I’ve been following Laura Bramon Good’s writing since she spent some time at SPU as the year’s Milton Fellow, leading the Milton Center writers’ group. She’s an excellent writer with a big heart, and I love her contributions to the Good Letters blog at Image.
This week, she’s written on the new Soderbergh film, The Girlfriend Experience. Here’s an excerpt:
I’ve seen The Girlfriend Experience twice: once, under the guise of professional development for my anti-human trafficking day-job, and again, because I was eager to show Ben something that I thought had real worth in the larger conversation about the economy of sex.
Walking out of the dark theater—Ben in his hospital scrubs, me, giddy and talkative and tripping over an armload of dry-cleaning—his reaction was similar to the one he had had that evening by the highway in Wyoming.

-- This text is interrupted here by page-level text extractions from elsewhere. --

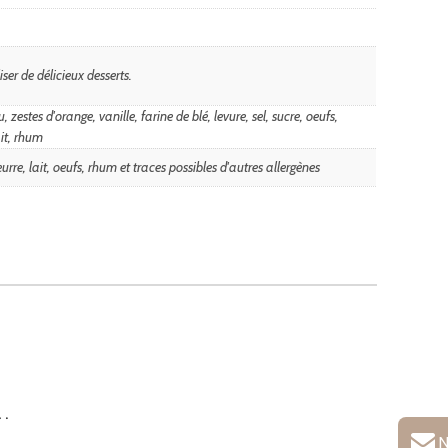
iser de délicieux desserts.
, zestes d'orange, vanille, farine de blé, levure, sel, sucre, oeufs,
ait, rhum
eurre, lait, oeufs, rhum et traces possibles d'autres allergènes
…
N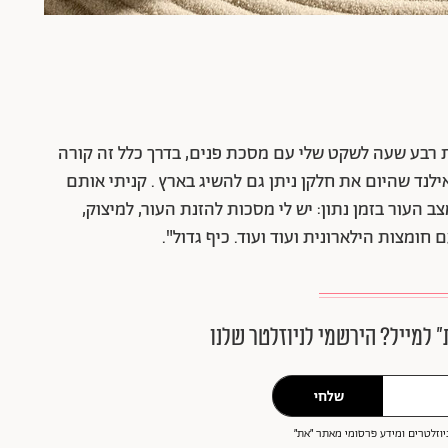
 רבע שעה לשקט שלי עם מסכת פנים, בדרך כלל זה קורה
לנד שהיום את חלקן ניתן גם להשיג בארץ . קניתי אותם
ב העור בזמן נתון: יש לי מסכות להזנת העור, למיצוק,
ומצות הילארונית ועוד ועוד. כיף גדול".
״ למייל? הירשמי לניוזלטר שלנו
שלחי
וזלטרים ומידע פרסומי מאתר ״את״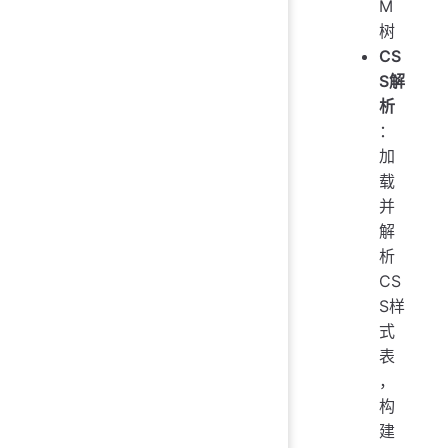
M
树
CS
S解
析
：
加
载
并
解
析
CS
S样
式
表
，
构
建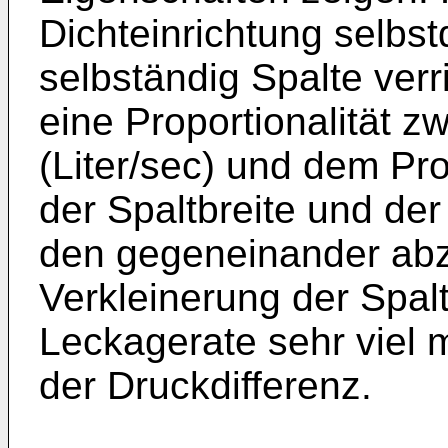
Dichteinrichtung selbs
selbständig Spalte verr
eine Proportionalität 
(Liter/sec) und dem Pro
der Spaltbreite und de
den gegeneinander ab
Verkleinerung der Spalt
Leckagerate sehr viel 
der Druckdifferenz.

This time, though, his voice was less incredulous and more sober.“I don’t understand,” he said, “why you like it so much.”
We walked silently down the brightly carpeted hallway of the theater. I waited for him to say something more. I started prattling about beauty and truth; I may have quoted Keats’ “Ode on a Grecian Urn.” I could not stop myself.
“The last scene,” I said, “I love it. It completely dramatizes the link between pornography and prostitution.”
“It’s about a lonely guy who wants to have sex.”
“But they don’t actually have sex.”
“But he pays her to do what he wants her to do.”
By the time we made it to the sidewalk, we were pitching for a quarrel.
I appreciated Good’s write-up on THE GIRLFRIEND EXPERIENCE, which is my favorite film of the year so far.